'Oh, Tom!' cried Miss Kerfoot reproachfully; and presently everybody at the table was showering attentions on this young man.
'And may I go in and see her now?' said Miss Kerfoot, preparing to steal away.
'No,' was the peremptory answer. 'No one. Every half hour of a sleep like that is worth its weight in gold—well, that's a muddle, but you know what I mean. It's worth a cart-load of gold, anyway. I hope she'll go on for twenty-four hours, or thirty-six, for the matter of that. Oh, I can tell you it is quite refreshing to look at her—talk about the sleep of an infant!—you never saw an infant sleeping as deep and sound as that; and I shouldn't wonder now if her temperature were down another degree by midnight.'
But he saw that Mr. Hodson was still terribly agitated.
'Well, sir, would you like to go in and see her for a moment? I have told the nurse to leave the door half an inch open, and there's a screen to keep off the draught; I dare say we can slip in without disturbing her.'
And so it was that Mr.
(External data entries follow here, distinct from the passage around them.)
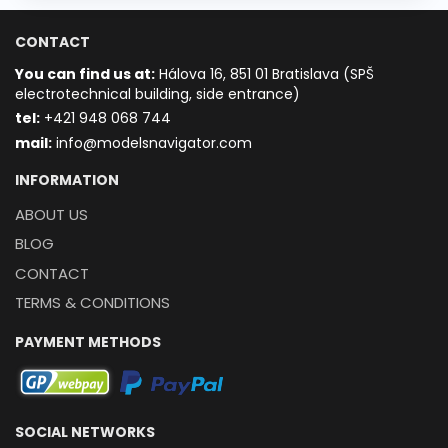
CONTACT
You can find us at:
Hálova 16, 851 01 Bratislava (SPŠ
electrotechnical building, side entrance)
t
el:
+421 948 068 744
mail:
info@modelsnavigator.com
INFORMATION
ABOUT US
BLOG
CONTACT
TERMS & CONDITIONS
PAYMENT METHODS
SOCIAL NETWORKS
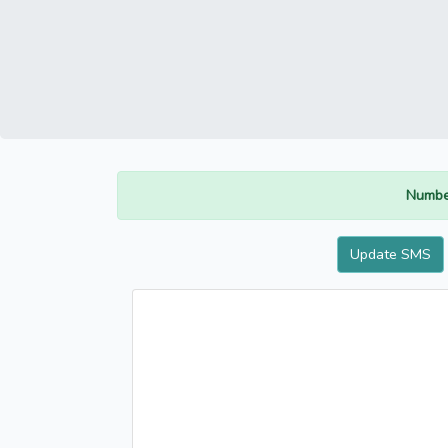
Numbe
Update SMS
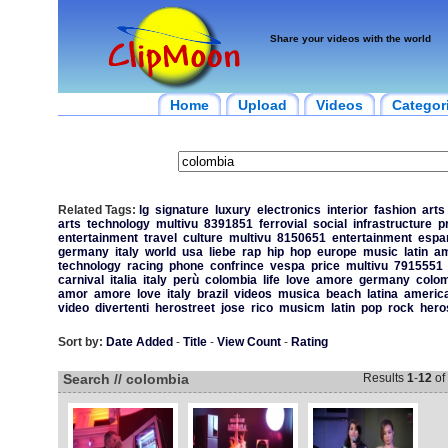
Share your videos with the world
Home
Upload
Videos
Categor
Related Tags:
lg
signature
luxury
electronics
interior
fashion
arts
arts
technology
multivu
8391851
ferrovial
social
infrastructure
p
entertainment
travel
culture
multivu
8150651
entertainment
espa
germany
italy
world
usa
liebe
rap
hip
hop
europe
music
latin
am
technology
racing
phone
confrince
vespa
price
multivu
7915551
carnival
italia
italy
perù
colombia
life
love
amore
germany
colom
amor
amore
love
italy
brazil
videos
musica
beach
latina
americ
video
divertenti
herostreet
jose
rico
musicm
latin
pop
rock
hero
Sort by:
Date Added
-
Title
-
View Count
-
Rating
Search // colombia
Results
1
-
12
of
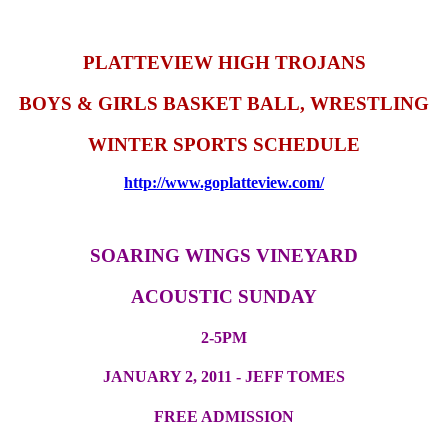
PLATTEVIEW HIGH TROJANS
BOYS & GIRLS BASKET BALL, WRESTLING
WINTER SPORTS SCHEDULE
http://www.goplatteview.com/
SOARING WINGS VINEYARD
ACOUSTIC SUNDAY
2-5PM
JANUARY 2, 2011 - JEFF TOMES
FREE ADMISSION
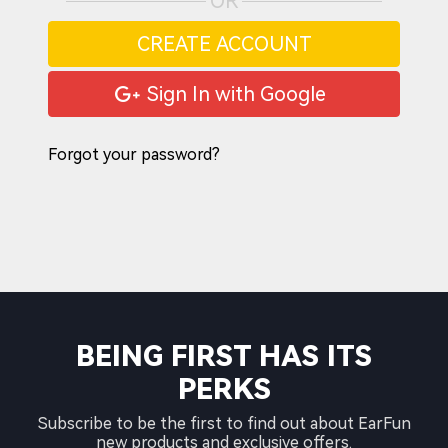
OR
CREATE ACCOUNT
Sign In with Google
Forgot your password?
BEING FIRST HAS ITS
PERKS
Subscribe to be the first to find out about EarFun
new products and exclusive offers.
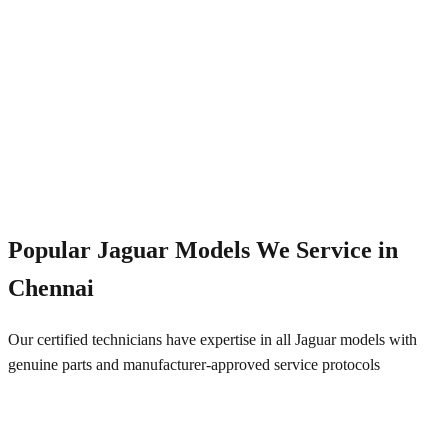
Emergency Service
+91 844 828 5289
Popular
Jaguar
Models We Service in
Chennai
Our certified technicians have expertise in all
Jaguar
models with
genuine parts and manufacturer-approved service protocols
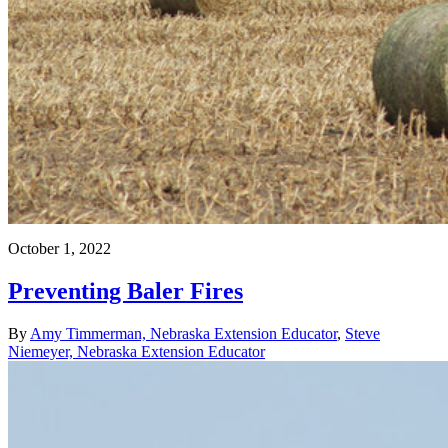
October 1, 2022
Preventing Baler Fires
By
Amy Timmerman, Nebraska Extension Educator
,
Steve
Niemeyer, Nebraska Extension Educator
Hodson saw his daughter again—not with flushed cheeks and dilated eye, but lying still and calm, a very weight of sleep appearing to rest on her eyelids. And when he came out of the room again, he pressed the young man's hand—it was a message of thanks too deep for words.
All that night she slept; and all next day she slept, without a moment's intermission. When, at length, she opened her eyes, and stirred a little, Emma Kerfoot was by the bedside in an instant.
'Dear Carry!' she said. 'Do you want anything?'
She shook her head slightly; she was excessively weak; but the look in her eyes was one of calm intelligence; it was clear that the delirium had left her.